Sale of the Century? David Rockefeller’s Legendary Art Collection to Be Sold by Christie’s

The sale could be the most valuable collection ever to come to auction.

Peggy and David Rockefeller, May 1973. Courtesy of Christie's New York/Arthur Lavine/Rockefeller Estate.

The estate of banking scion and art collector David Rockefeller, who passed away in March at the age of 101, and his wife Peggy, who died in 1996, will be sold at Christie’s New York in the spring of 2018. Experts are already speculating that it could be the most valuable collection ever sold at auction, surpassing the 2009 sale of the estate of fashion designer Yves Saint Laurent, which totalled $484 million.

Rockefeller’s will estimated his assets at $700 million, and Christie’s is expecting a sales total in that range, according to the Wall Street Journal. The Rockefeller provenance will only increase interest in a collection that is more than impressive in its own right.

“It will be the sale of this century and the last as well,” former Sotheby’s co-chairman of Impressionist art David Norman told Bloomberg. “Every work lives up to the Rockefeller name. It’s a perfect match of a great historic family and a great historic collection.”

David Rockefeller at the Museum of Modern Art's 41st Annual Party in the Garden in 2009. Courtesy of David X. Prutting, © Patrick McMullan.

David Rockefeller at the Museum of Modern Art’s 41st Annual Party in the Garden in 2009. Courtesy of David X. Prutting, © Patrick McMullan.

The last-surviving grandson of Standard Oil giant John D. Rockefeller, David Rockefeller was known for his philanthropy, and the proceeds of the sale’s approximately 2,000 items will benefit a dozen institutions, including New York’s Museum of Modern Art. Arrangements were made before Rockefeller’s death for Christie’s to handle the estate. The Rockefellers had worked for many years with Marc Porter, who recently returned to the house following a short stint at Sotheby’s.

The sale is especially noteworthy because Rockefeller rarely brought his holdings to auction during his lifetime. The one major exception, Mark Rothko’s White Center (Yellow, Pink, and Lavender on Rose), 1950, fetched $72.84 million at Sotheby’s New York in 2007. He had bought it for just $10,000.

A major donor to MoMA, Rockefeller and his collection was the subject of the museum’s 1994 exhibition “Masterpieces from the David and Peggy Rockefeller Collection: Manet to Picasso,” featuring 21 canvases gifted or promised to the institution.

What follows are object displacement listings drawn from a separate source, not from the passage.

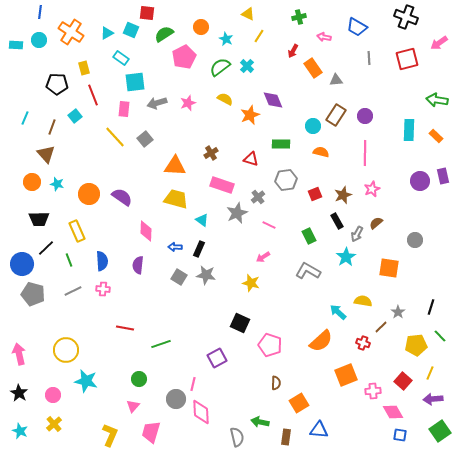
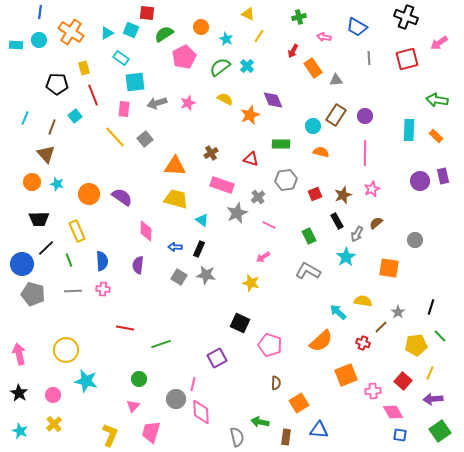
gray line at (73, 291): rotated 24 degrees clockwise
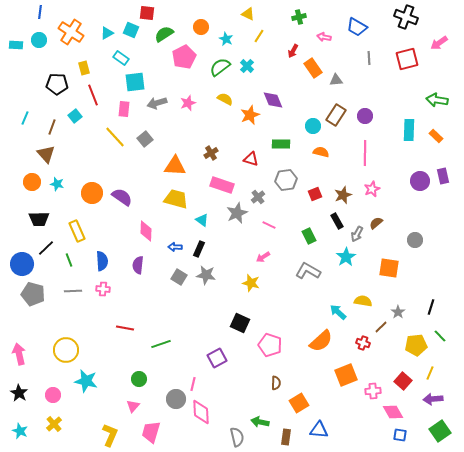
orange circle at (89, 194): moved 3 px right, 1 px up
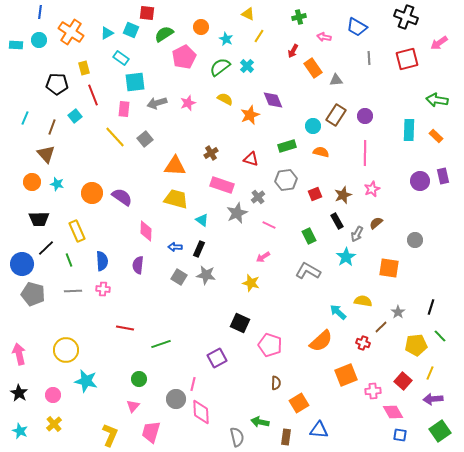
green rectangle at (281, 144): moved 6 px right, 2 px down; rotated 18 degrees counterclockwise
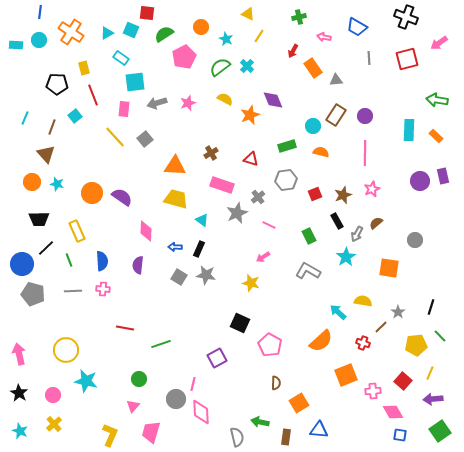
pink pentagon at (270, 345): rotated 10 degrees clockwise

He gave MoMA a then-record $100 million donation in 2005, and was a fixture at their annual Party in the Garden, attending at the age of 100 in 2016.

Rockefeller founded the 30,000-object JPMorgan Chase Art Collection in 1959, and donated his parent’s collection to New York’s Asia Society. Among his wide-ranging personal holdings, estimated at 15,000 pieces, were Impressionist, Post-Impressionist and Modern art, American paintings, English and European furniture, Asian art, European ceramics, silver, and American decorative arts and furniture.

The Rockefeller Emerald, an emerald and diamond ring, by Raymond C. Yard. Courtesy of Christie's New York.

The Rockefeller Emerald, an emerald and diamond ring, by Raymond C. Yard. Courtesy of Christie’s New York.

Highlights from the collection, once valued at $500 million, according to NBC, will tour Asia, Europe, and the US ahead of the Christie’s sale. The auction house has yet to reveal any of the works involved.

Coincidentally, a massive 18.04-carat emerald ring once owned by Rockefeller is also hitting the auction block on June 20, when it is slated to be among the highlights of the “Magnificent Jewels” sale at Christie’s New York. Set in a platinum and diamond setting by jeweler Raymond Carter Yard at Rockefeller’s request, the Rockefeller Emerald carries an estimate of $4–6 million.